Coronavirus update: Student Health Services Interim Director speaks on UNF response to coronavirus

Christian Ayers, Intern Reporter

A seafood market in Wuhan, China is the epicenter of a coronavirus outbreak that has infected thousands. So far, a few cases of the outbreak, currently known as 2019-nCoV, spread to other Asian countries: Thailand, Taiwan, South Korea, and Japan. So far, five cases of 2019-nCoV have been reported in the United States, the first of which arose in Washington on Jan. 15.

Map shows countries with cases of confirmed novel coronavirus 2019 as of January 27, 2020. Credit CDC.

A coronavirus is an amalgamation of multiple viruses that typically result in symptoms like respiratory infections and fever. This particular coronavirus garnished comparisons to previous epidemics like severe acute respiratory syndrome (SARS) and Middle East respiratory syndrome (MERS), which were spread to humans by animals like cats and bats.

Nursing Instructor at UNF’s Student Health Services Pat Richards says the university is aware of the disease and are taking preemptive measures to protect against it.

“The Chinese government is saying this is serious, it’s not an international crisis at this point, but it is serious,” Richards said. “They have actually closed down Disneyland in China, places people will gather. And maybe if you have one person who has it and spreads it, it can become a nightmare to try to contain.”

2019-nCoV was first reported to have spread from animals to humans, but the CDC says there is evidence that human-to-human spread is occurring. The World Health Organization (WHO) and the Center for Disease Control (CDC) are currently monitoring the situation and will continue to provide updates as it develops.

“I just want the students and the parents and the people to know that we are aware of it, we’re on top of it, we are not taking it lightly, we are paying attention,” Richards said. “It’s a virus so we have to continue to react to it as a virus.”

UNF coronavirus safety flyer, courtesy of Student Health Services.

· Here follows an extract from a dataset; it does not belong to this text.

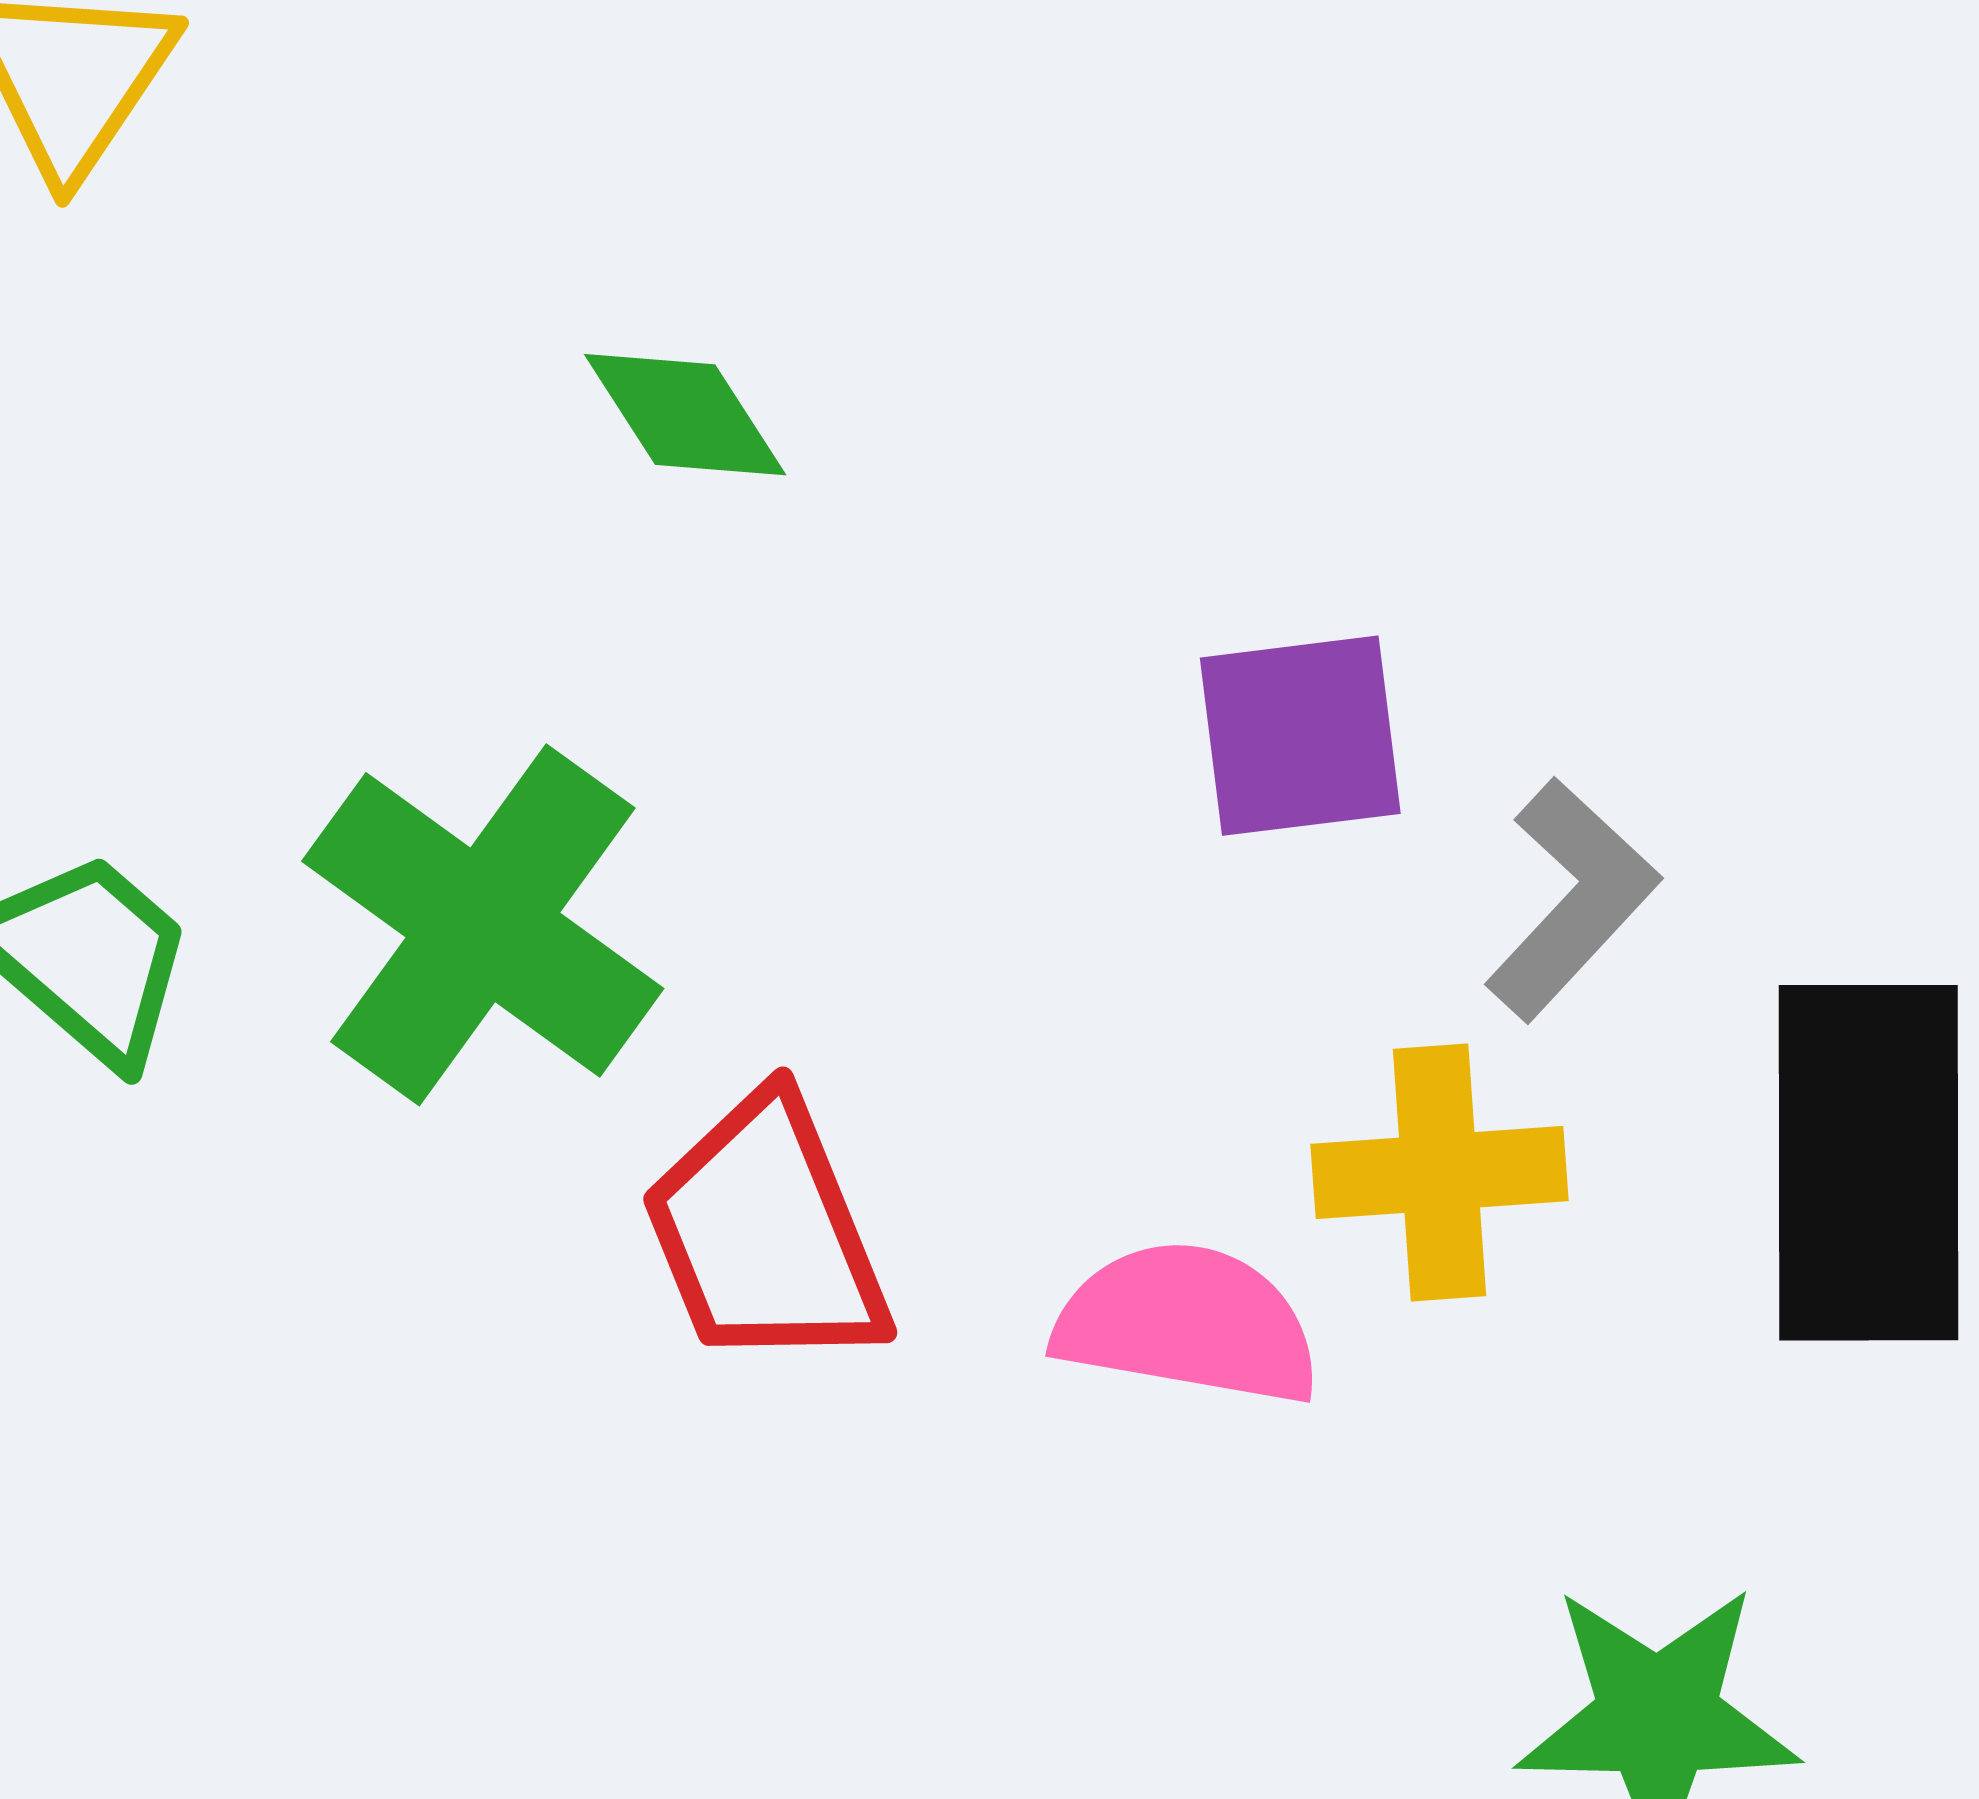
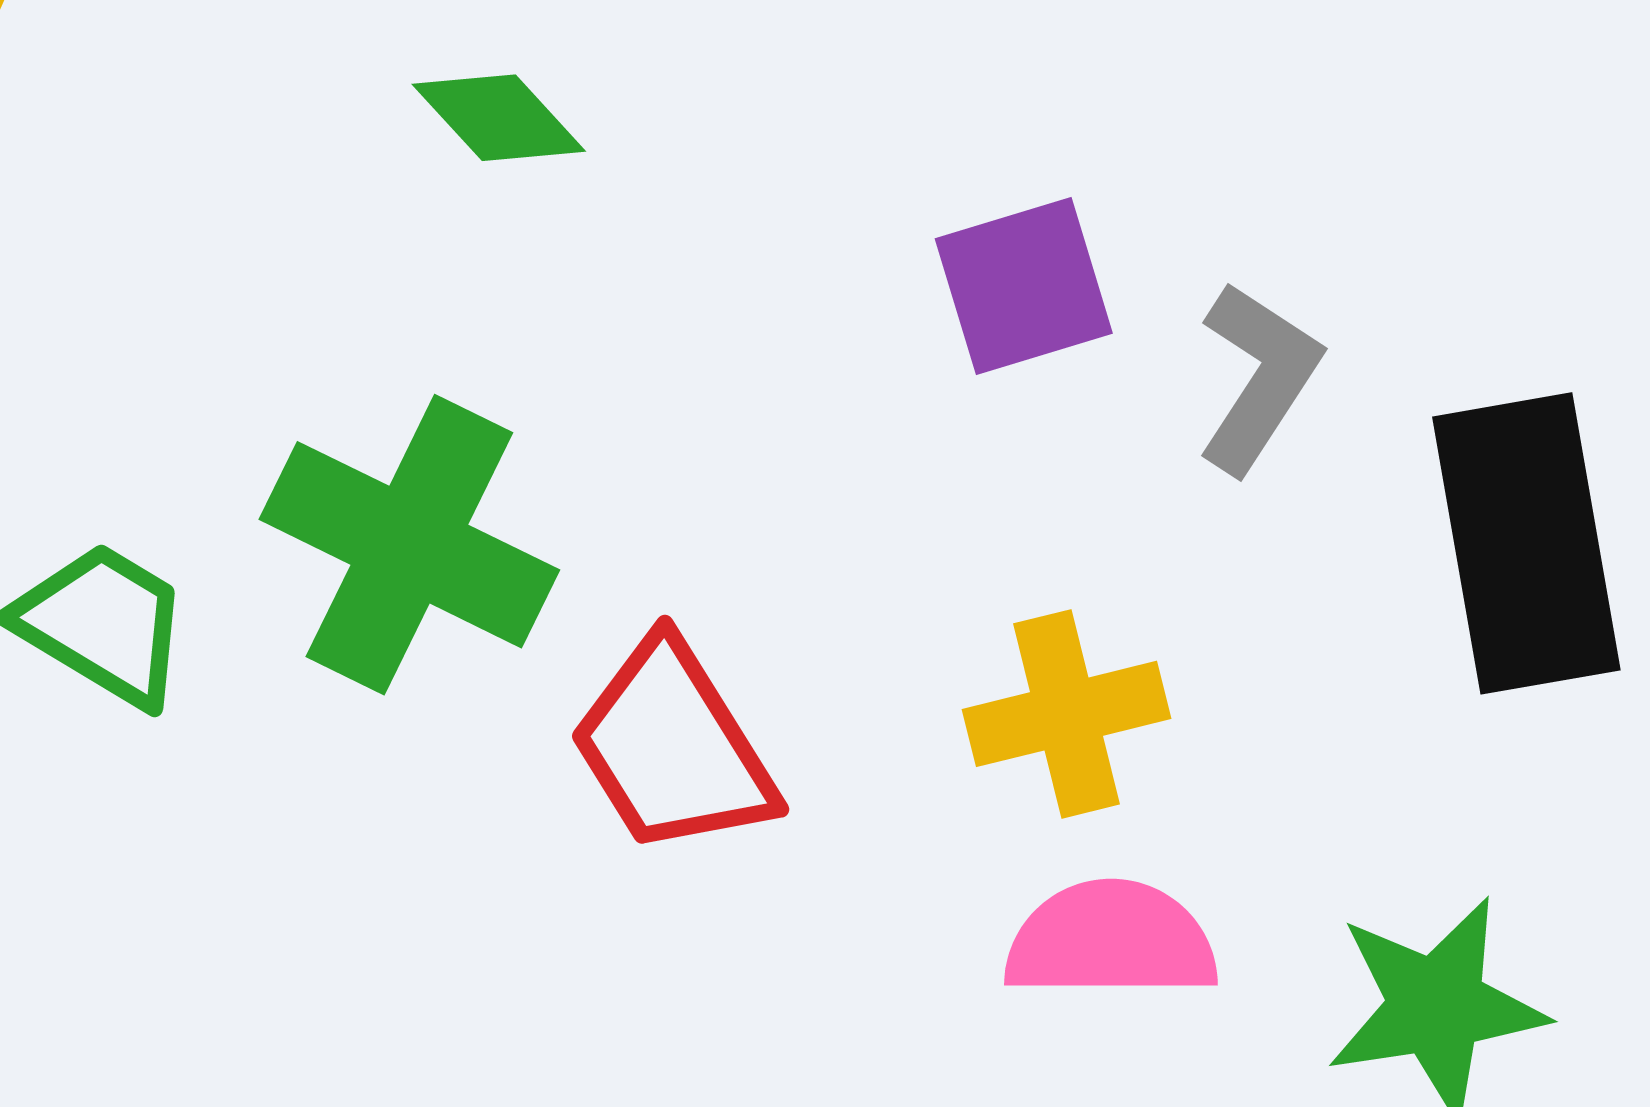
yellow cross: (1439, 1172) -> (1067, 714), moved
pink semicircle: (1187, 1324) -> (1111, 940), moved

The CDC implemented prevention protocol weeks in advance prior to the Jan. 15 case in the U.S. The patient was treated and a specimen of their disease was sent to the CDC. The CDC used a Real Time Transcription-Polymerase Chain Reaction test (rRT-PCR) and confirmed the diagnosis that the disease was indeed 2019-nCoV. The CDC considers this a serious public health situation, but insists the immediate risk to the US public is minimal. There are currently limited resources for treating 2019-nCoV, and there is no vaccine thus far.

“We’ve had, so far, five cases in the United States. All of them seem to be responding to supportive treatment. It is a virus, so there’s no antibiotics or particular medicines that seem to make it better,” Richards said. “The testing can take a long time, as in a week or two, to get the results back, so the person is better, or not, by then.”

The risk of infection from 2019-nCoV at UNF is very minimal, but Richards insists that students who have flu-like symptoms should go to Student Health Services for a checkup.

“Anyone certainly who wants to come by here and have us check them for influenza or an illness, they can do that,” Richards said.

A large factor in the spread of diseases like SARS and other viruses is intercontinental travel. The CDC’s response to the new coronavirus included protocols to screen at major international airports worldwide including Atlanta (ATL), Chicago (ORD), Los Angeles (LAX), New York City (JFK), and San Francisco (SFO). If you are expecting to travel by air in the coming weeks, especially to and from Asia, be prepared for extended security protocol time as the CDC and health officials globally try to corral this coronavirus.

“We do not have any students currently in China. We are not sending any groups to China in the near future, until later in the spring,” Richards said. “And we’ll have to see how that evolves. Right now it’s all just watch and wait.”

From 2002 to 2004, the SARS coronavirus infected 8,098 people and killed 774, according to the WHO. Eight cases of SARS reared in the United States, and each of these patients previously traveled to places where the SARS outbreak reached. Coronaviruses like these are typically difficult to analyze and study because they mutate as the disease develops and spreads, Richards said.

“Most of the universities in Florida are saying our risk at this time seems very low,” Richards said. “That does not mean that we are not concerned. What I want people to do is not panic. Keep your feet on the ground and pay attention to your environment. And listen to your body. If you feel sick, come in and get checked.”

The CDC recommends standard hygiene practices to prevent further spread of the disease. Wash your hands often, avoid sick people and stay home when you are sick, and clean and disinfect frequently touched objects.